◆ **WORK TO BE COMPLETED**:
The records that follow should be returned exactly, pictures excluded.

Items from a dataset
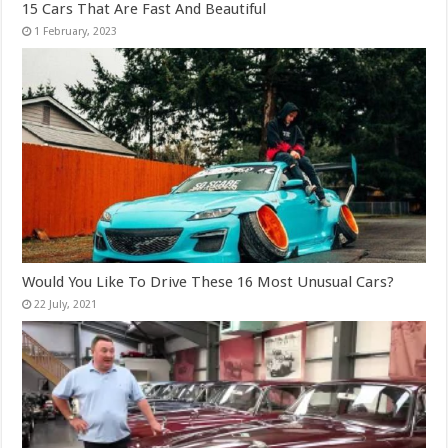
15 Cars That Are Fast And Beautiful
Would You Like To Drive These 16 Most Unusual Cars?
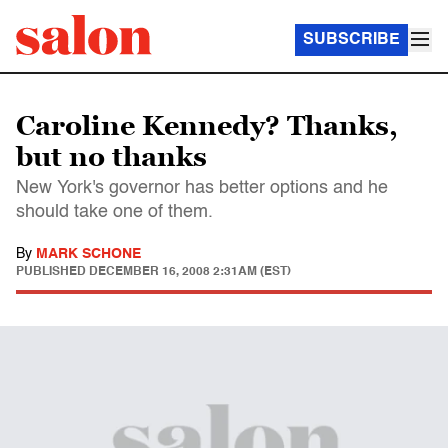
SUBSCRIBE
Caroline Kennedy? Thanks,
but no thanks
New York's governor has better options and he
should take one of them.
By
MARK SCHONE
PUBLISHED
DECEMBER 16, 2008 2:31AM (EST)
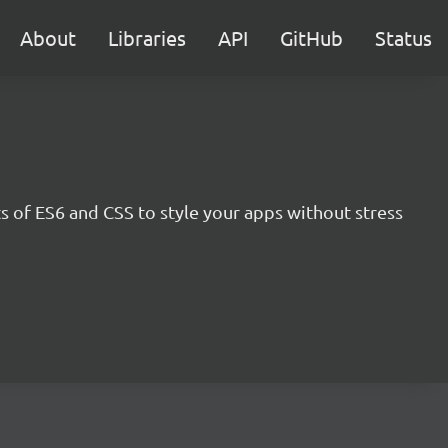
About
Libraries
API
GitHub
Status
s of ES6 and CSS to style your apps without stress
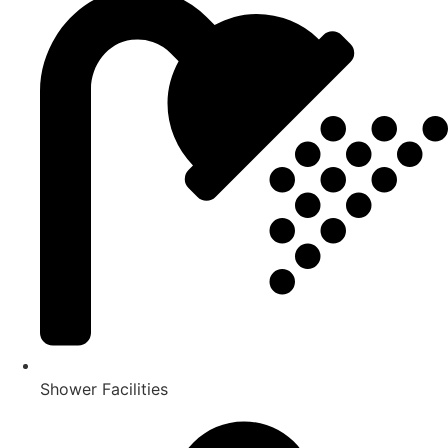
Shower Facilities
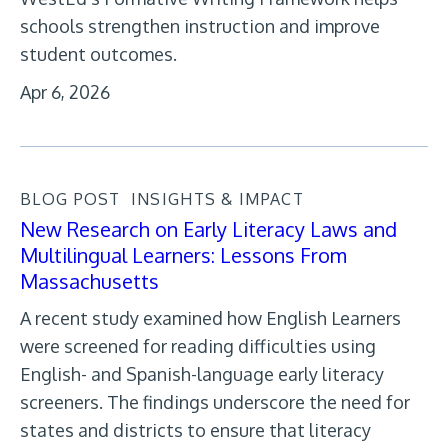
schools strengthen instruction and improve
student outcomes.
Apr 6, 2026
BLOG POST
INSIGHTS & IMPACT
New Research on Early Literacy Laws and
Multilingual Learners: Lessons From
Massachusetts
A recent study examined how English Learners
were screened for reading difficulties using
English- and Spanish-language early literacy
screeners. The findings underscore the need for
states and districts to ensure that literacy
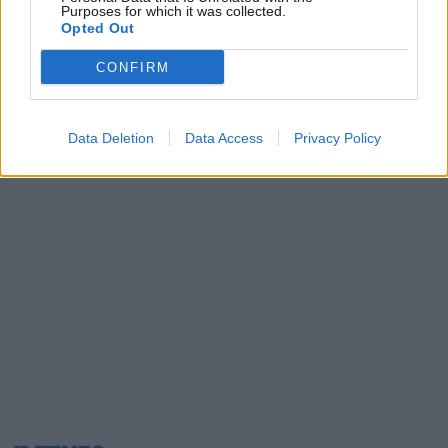
Purposes for which it was collected.
09/05/2003
Opted Out
CONFIRM
1
2
3
Data Deletion
Data Access
Privacy Policy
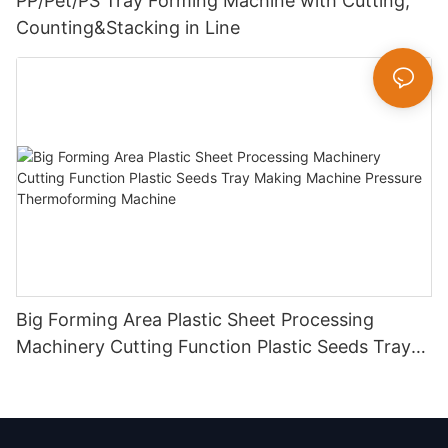
PP/Pet/PS Tray Forming Machine with Cutting,
Counting&Stacking in Line
Big Forming Area Plastic Sheet Processing
Machinery Cutting Function Plastic Seeds Tray
Making Machine Pressure Thermoforming
Machine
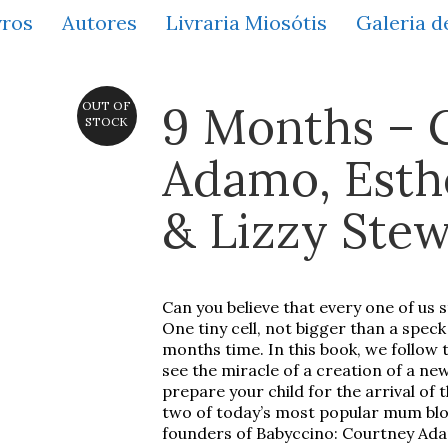
vros
Autores
Livraria Miosótis
Galeria d
9 Months – 
OUT OF
STOCK
Adamo, Esthe
& Lizzy Stew
Can you believe that every one of us 
One tiny cell, not bigger than a speck 
months time. In this book, we follow
see the miracle of a creation of a new
prepare your child for the arrival of 
two of today’s most popular mum blo
founders of Babyccino: Courtney Adam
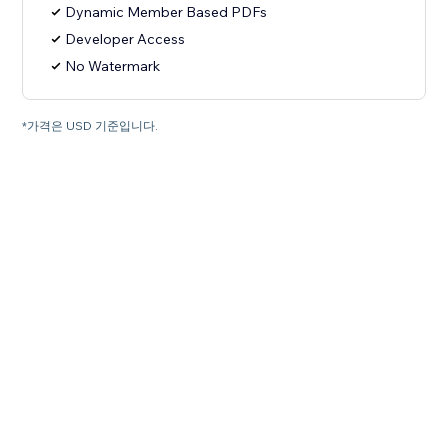
Dynamic Member Based PDFs
Developer Access
No Watermark
*가격은 USD 기준입니다.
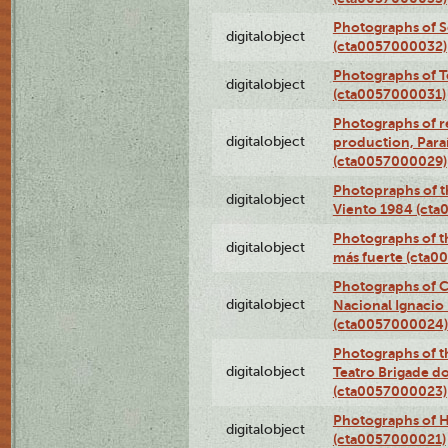
Photographs of 
digitalobject
(cta0057000032)
Photographs of T
digitalobject
(cta0057000031)
Photographs of re
digitalobject
production, Par
(cta0057000029)
Photopraphs of t
digitalobject
Viento 1984 (ct
Photographs of th
digitalobject
más fuerte (cta0
Photographs of C
digitalobject
Nacional Ignacio 
(cta0057000024)
Photographs of t
digitalobject
Teatro Brigade d
(cta0057000023)
Photographs of H
digitalobject
(cta0057000021)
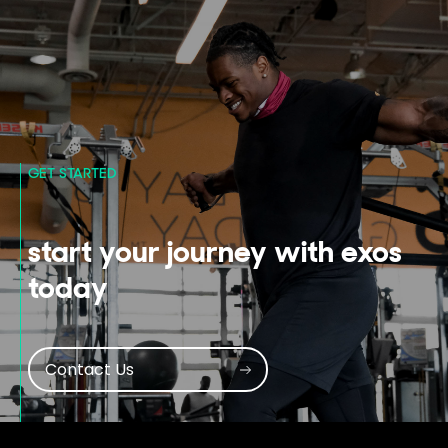
GET STARTED
start your journey with exos
today
Contact Us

◆ **OUTPUT OF THE TASK**:
15 Cars That Are Fast And Beautiful
Would You Like To Drive These 16 Most Unusual Cars?
SUBSCRIBE
Caroline Kennedy? Thanks,
but no thanks
New York's governor has better options and he
should take one of them.
By
MARK SCHONE
PUBLISHED
DECEMBER 16, 2008 2:31AM (EST)
About
Libraries
API
GitHub
Status
s of ES6 and CSS to style your apps without stress
Shower Facilities
schools strengthen instruction and improve
student outcomes.
Apr 6, 2026
BLOG POST
INSIGHTS & IMPACT
New Research on Early Literacy Laws and
Multilingual Learners: Lessons From
Massachusetts
A recent study examined how English Learners
were screened for reading difficulties using
English- and Spanish-language early literacy
screeners. The findings underscore the need for
states and districts to ensure that literacy
Purposes for which it was collected.
09/05/2003
Opted Out
CONFIRM
1
2
3
Data Deletion
Data Access
Privacy Policy
PP/Pet/PS Tray Forming Machine with Cutting,
Counting&Stacking in Line
Big Forming Area Plastic Sheet Processing
Machinery Cutting Function Plastic Seeds Tray
Making Machine Pressure Thermoforming
Machine
vros
Autores
Livraria Miosótis
Galeria d
9 Months – 
OUT OF
STOCK
Adamo, Esthe
& Lizzy Stew
Can you believe that every one of us 
One tiny cell, not bigger than a speck 
months time. In this book, we follow
see the miracle of a creation of a new
prepare your child for the arrival of 
two of today’s most popular mum blo
founders of Babyccino: Courtney Adam
Dynamic Member Based PDFs
Developer Access
No Watermark
*가격은 USD 기준입니다.
Photographs of 
digitalobject
(cta0057000032)
Photographs of T
digitalobject
(cta0057000031)
Photographs of re
digitalobject
production, Par
(cta0057000029)
Photopraphs of t
digitalobject
Viento 1984 (ct
Photographs of th
digitalobject
más fuerte (cta0
Photographs of C
digitalobject
Nacional Ignacio 
(cta0057000024)
Photographs of t
digitalobject
Teatro Brigade d
(cta0057000023)
Photographs of H
digitalobject
(cta0057000021)
GET STARTED
start your journey with exos
today
Contact Us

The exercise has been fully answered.